[Opening DATA section]

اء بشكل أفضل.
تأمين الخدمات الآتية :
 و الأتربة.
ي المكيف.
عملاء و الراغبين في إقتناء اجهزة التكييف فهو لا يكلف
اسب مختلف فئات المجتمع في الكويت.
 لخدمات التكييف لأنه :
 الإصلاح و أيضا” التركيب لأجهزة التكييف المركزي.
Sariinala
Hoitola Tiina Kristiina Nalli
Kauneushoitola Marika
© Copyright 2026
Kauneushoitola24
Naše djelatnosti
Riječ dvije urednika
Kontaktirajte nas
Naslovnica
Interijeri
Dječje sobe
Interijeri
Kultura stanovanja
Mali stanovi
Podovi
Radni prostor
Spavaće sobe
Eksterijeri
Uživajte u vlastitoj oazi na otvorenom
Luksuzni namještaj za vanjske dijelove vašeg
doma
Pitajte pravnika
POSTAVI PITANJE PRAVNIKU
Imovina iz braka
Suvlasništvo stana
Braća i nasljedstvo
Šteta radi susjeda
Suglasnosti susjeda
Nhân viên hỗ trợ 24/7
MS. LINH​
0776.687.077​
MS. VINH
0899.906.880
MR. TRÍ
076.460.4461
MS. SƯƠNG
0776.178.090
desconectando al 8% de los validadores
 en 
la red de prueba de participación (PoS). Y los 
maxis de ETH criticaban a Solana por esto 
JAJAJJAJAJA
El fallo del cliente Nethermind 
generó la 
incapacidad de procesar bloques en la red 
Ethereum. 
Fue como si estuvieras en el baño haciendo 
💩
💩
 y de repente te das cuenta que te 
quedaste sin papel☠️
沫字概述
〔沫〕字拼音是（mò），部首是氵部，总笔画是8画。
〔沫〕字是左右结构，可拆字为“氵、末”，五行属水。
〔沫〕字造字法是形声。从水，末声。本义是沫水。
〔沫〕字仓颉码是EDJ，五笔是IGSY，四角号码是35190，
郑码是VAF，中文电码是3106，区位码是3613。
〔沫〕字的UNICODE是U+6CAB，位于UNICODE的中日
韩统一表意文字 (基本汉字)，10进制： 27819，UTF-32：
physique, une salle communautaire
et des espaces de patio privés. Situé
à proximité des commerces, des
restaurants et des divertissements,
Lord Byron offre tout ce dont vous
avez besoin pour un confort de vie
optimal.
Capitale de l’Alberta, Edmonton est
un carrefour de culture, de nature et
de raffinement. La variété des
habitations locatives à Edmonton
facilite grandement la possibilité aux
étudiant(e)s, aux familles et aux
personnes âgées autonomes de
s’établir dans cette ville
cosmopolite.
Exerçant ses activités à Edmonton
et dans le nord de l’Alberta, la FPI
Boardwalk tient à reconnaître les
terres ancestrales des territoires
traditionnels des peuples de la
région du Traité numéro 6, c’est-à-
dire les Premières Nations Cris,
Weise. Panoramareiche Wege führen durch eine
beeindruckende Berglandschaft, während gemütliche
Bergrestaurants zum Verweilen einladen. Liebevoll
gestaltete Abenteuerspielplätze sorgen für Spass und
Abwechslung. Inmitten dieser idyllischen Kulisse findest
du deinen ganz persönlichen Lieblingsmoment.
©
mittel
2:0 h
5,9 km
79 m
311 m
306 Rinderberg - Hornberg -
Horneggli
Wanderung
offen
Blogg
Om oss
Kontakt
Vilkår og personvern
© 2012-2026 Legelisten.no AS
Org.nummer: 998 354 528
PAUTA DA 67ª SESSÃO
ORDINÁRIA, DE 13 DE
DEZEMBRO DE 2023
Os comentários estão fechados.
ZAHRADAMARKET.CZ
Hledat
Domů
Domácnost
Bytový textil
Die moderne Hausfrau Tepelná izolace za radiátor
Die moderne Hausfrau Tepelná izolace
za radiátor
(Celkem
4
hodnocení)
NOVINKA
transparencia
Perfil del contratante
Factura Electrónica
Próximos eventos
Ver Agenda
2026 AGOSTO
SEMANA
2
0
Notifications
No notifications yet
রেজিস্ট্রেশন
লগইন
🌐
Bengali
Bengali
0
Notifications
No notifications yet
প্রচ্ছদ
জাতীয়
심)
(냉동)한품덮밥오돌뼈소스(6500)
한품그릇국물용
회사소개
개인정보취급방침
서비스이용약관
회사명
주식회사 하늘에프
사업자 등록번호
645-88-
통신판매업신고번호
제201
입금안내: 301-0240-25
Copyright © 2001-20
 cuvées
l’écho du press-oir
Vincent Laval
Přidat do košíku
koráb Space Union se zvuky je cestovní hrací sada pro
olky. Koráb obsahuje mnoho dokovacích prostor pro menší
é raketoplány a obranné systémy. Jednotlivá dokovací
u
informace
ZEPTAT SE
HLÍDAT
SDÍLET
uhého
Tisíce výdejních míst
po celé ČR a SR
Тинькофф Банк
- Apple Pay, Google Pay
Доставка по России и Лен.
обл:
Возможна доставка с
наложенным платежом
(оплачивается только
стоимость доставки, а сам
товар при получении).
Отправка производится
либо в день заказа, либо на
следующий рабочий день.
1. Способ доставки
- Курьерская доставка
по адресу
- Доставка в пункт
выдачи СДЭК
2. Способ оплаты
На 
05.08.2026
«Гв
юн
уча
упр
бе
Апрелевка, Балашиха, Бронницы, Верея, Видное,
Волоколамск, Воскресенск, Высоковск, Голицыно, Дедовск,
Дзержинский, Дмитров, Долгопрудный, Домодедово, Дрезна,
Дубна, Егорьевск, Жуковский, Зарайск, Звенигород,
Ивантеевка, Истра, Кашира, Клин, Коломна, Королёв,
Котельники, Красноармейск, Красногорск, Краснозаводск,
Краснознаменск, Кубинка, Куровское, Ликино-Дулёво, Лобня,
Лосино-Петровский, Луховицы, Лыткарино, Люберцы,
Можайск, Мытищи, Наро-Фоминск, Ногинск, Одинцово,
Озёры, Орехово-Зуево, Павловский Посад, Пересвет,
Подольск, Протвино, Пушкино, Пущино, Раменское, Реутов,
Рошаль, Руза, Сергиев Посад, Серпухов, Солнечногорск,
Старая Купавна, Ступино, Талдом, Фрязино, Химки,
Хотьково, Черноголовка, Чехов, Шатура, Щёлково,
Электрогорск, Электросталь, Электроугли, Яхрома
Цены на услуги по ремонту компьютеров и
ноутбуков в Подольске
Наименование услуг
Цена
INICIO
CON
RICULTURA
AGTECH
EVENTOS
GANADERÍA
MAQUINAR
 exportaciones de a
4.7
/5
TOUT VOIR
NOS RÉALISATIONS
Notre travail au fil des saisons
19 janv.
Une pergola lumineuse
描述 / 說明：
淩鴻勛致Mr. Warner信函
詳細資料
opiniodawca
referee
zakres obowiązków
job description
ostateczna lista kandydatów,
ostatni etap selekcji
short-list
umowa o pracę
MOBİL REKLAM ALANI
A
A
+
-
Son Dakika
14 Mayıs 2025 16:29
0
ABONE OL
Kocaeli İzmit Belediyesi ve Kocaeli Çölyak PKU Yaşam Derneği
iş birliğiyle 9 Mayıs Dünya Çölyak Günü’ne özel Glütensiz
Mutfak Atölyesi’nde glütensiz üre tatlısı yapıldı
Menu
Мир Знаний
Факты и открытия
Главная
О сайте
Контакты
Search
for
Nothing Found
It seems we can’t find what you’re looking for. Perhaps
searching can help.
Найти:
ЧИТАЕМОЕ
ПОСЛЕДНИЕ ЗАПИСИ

[Closing DATA section]

DESCRIPTION OF THE TASK>
Repeat the whole of the data above exactly as it appears.

EXERCISE ANSWER>
اء بشكل أفضل.
تأمين الخدمات الآتية :
 و الأتربة.
ي المكيف.
عملاء و الراغبين في إقتناء اجهزة التكييف فهو لا يكلف
اسب مختلف فئات المجتمع في الكويت.
 لخدمات التكييف لأنه :
 الإصلاح و أيضا” التركيب لأجهزة التكييف المركزي.
Sariinala
Hoitola Tiina Kristiina Nalli
Kauneushoitola Marika
© Copyright 2026
Kauneushoitola24
Naše djelatnosti
Riječ dvije urednika
Kontaktirajte nas
Naslovnica
Interijeri
Dječje sobe
Interijeri
Kultura stanovanja
Mali stanovi
Podovi
Radni prostor
Spavaće sobe
Eksterijeri
Uživajte u vlastitoj oazi na otvorenom
Luksuzni namještaj za vanjske dijelove vašeg
doma
Pitajte pravnika
POSTAVI PITANJE PRAVNIKU
Imovina iz braka
Suvlasništvo stana
Braća i nasljedstvo
Šteta radi susjeda
Suglasnosti susjeda
Nhân viên hỗ trợ 24/7
MS. LINH​
0776.687.077​
MS. VINH
0899.906.880
MR. TRÍ
076.460.4461
MS. SƯƠNG
0776.178.090
desconectando al 8% de los validadores
 en 
la red de prueba de participación (PoS). Y los 
maxis de ETH criticaban a Solana por esto 
JAJAJJAJAJA
El fallo del cliente Nethermind 
generó la 
incapacidad de procesar bloques en la red 
Ethereum. 
Fue como si estuvieras en el baño haciendo 
💩
💩
 y de repente te das cuenta que te 
quedaste sin papel☠️
沫字概述
〔沫〕字拼音是（mò），部首是氵部，总笔画是8画。
〔沫〕字是左右结构，可拆字为“氵、末”，五行属水。
〔沫〕字造字法是形声。从水，末声。本义是沫水。
〔沫〕字仓颉码是EDJ，五笔是IGSY，四角号码是35190，
郑码是VAF，中文电码是3106，区位码是3613。
〔沫〕字的UNICODE是U+6CAB，位于UNICODE的中日
韩统一表意文字 (基本汉字)，10进制： 27819，UTF-32：
physique, une salle communautaire
et des espaces de patio privés. Situé
à proximité des commerces, des
restaurants et des divertissements,
Lord Byron offre tout ce dont vous
avez besoin pour un confort de vie
optimal.
Capitale de l’Alberta, Edmonton est
un carrefour de culture, de nature et
de raffinement. La variété des
habitations locatives à Edmonton
facilite grandement la possibilité aux
étudiant(e)s, aux familles et aux
personnes âgées autonomes de
s’établir dans cette ville
cosmopolite.
Exerçant ses activités à Edmonton
et dans le nord de l’Alberta, la FPI
Boardwalk tient à reconnaître les
terres ancestrales des territoires
traditionnels des peuples de la
région du Traité numéro 6, c’est-à-
dire les Premières Nations Cris,
Weise. Panoramareiche Wege führen durch eine
beeindruckende Berglandschaft, während gemütliche
Bergrestaurants zum Verweilen einladen. Liebevoll
gestaltete Abenteuerspielplätze sorgen für Spass und
Abwechslung. Inmitten dieser idyllischen Kulisse findest
du deinen ganz persönlichen Lieblingsmoment.
©
mittel
2:0 h
5,9 km
79 m
311 m
306 Rinderberg - Hornberg -
Horneggli
Wanderung
offen
Blogg
Om oss
Kontakt
Vilkår og personvern
© 2012-2026 Legelisten.no AS
Org.nummer: 998 354 528
PAUTA DA 67ª SESSÃO
ORDINÁRIA, DE 13 DE
DEZEMBRO DE 2023
Os comentários estão fechados.
ZAHRADAMARKET.CZ
Hledat
Domů
Domácnost
Bytový textil
Die moderne Hausfrau Tepelná izolace za radiátor
Die moderne Hausfrau Tepelná izolace
za radiátor
(Celkem
4
hodnocení)
NOVINKA
transparencia
Perfil del contratante
Factura Electrónica
Próximos eventos
Ver Agenda
2026 AGOSTO
SEMANA
2
0
Notifications
No notifications yet
রেজিস্ট্রেশন
লগইন
🌐
Bengali
Bengali
0
Notifications
No notifications yet
প্রচ্ছদ
জাতীয়
심)
(냉동)한품덮밥오돌뼈소스(6500)
한품그릇국물용
회사소개
개인정보취급방침
서비스이용약관
회사명
주식회사 하늘에프
사업자 등록번호
645-88-
통신판매업신고번호
제201
입금안내: 301-0240-25
Copyright © 2001-20
 cuvées
l’écho du press-oir
Vincent Laval
Přidat do košíku
koráb Space Union se zvuky je cestovní hrací sada pro
olky. Koráb obsahuje mnoho dokovacích prostor pro menší
é raketoplány a obranné systémy. Jednotlivá dokovací
u
informace
ZEPTAT SE
HLÍDAT
SDÍLET
uhého
Tisíce výdejních míst
po celé ČR a SR
Тинькофф Банк
- Apple Pay, Google Pay
Доставка по России и Лен.
обл:
Возможна доставка с
наложенным платежом
(оплачивается только
стоимость доставки, а сам
товар при получении).
Отправка производится
либо в день заказа, либо на
следующий рабочий день.
1. Способ доставки
- Курьерская доставка
по адресу
- Доставка в пункт
выдачи СДЭК
2. Способ оплаты
На 
05.08.2026
«Гв
юн
уча
упр
бе
Апрелевка, Балашиха, Бронницы, Верея, Видное,
Волоколамск, Воскресенск, Высоковск, Голицыно, Дедовск,
Дзержинский, Дмитров, Долгопрудный, Домодедово, Дрезна,
Дубна, Егорьевск, Жуковский, Зарайск, Звенигород,
Ивантеевка, Истра, Кашира, Клин, Коломна, Королёв,
Котельники, Красноармейск, Красногорск, Краснозаводск,
Краснознаменск, Кубинка, Куровское, Ликино-Дулёво, Лобня,
Лосино-Петровский, Луховицы, Лыткарино, Люберцы,
Можайск, Мытищи, Наро-Фоминск, Ногинск, Одинцово,
Озёры, Орехово-Зуево, Павловский Посад, Пересвет,
Подольск, Протвино, Пушкино, Пущино, Раменское, Реутов,
Рошаль, Руза, Сергиев Посад, Серпухов, Солнечногорск,
Старая Купавна, Ступино, Талдом, Фрязино, Химки,
Хотьково, Черноголовка, Чехов, Шатура, Щёлково,
Электрогорск, Электросталь, Электроугли, Яхрома
Цены на услуги по ремонту компьютеров и
ноутбуков в Подольске
Наименование услуг
Цена
INICIO
CON
RICULTURA
AGTECH
EVENTOS
GANADERÍA
MAQUINAR
 exportaciones de a
4.7
/5
TOUT VOIR
NOS RÉALISATIONS
Notre travail au fil des saisons
19 janv.
Une pergola lumineuse
描述 / 說明：
淩鴻勛致Mr. Warner信函
詳細資料
opiniodawca
referee
zakres obowiązków
job description
ostateczna lista kandydatów,
ostatni etap selekcji
short-list
umowa o pracę
MOBİL REKLAM ALANI
A
A
+
-
Son Dakika
14 Mayıs 2025 16:29
0
ABONE OL
Kocaeli İzmit Belediyesi ve Kocaeli Çölyak PKU Yaşam Derneği
iş birliğiyle 9 Mayıs Dünya Çölyak Günü’ne özel Glütensiz
Mutfak Atölyesi’nde glütensiz üre tatlısı yapıldı
Menu
Мир Знаний
Факты и открытия
Главная
О сайте
Контакты
Search
for
Nothing Found
It seems we can’t find what you’re looking for. Perhaps
searching can help.
Найти:
ЧИТАЕМОЕ
ПОСЛЕДНИЕ ЗАПИСИ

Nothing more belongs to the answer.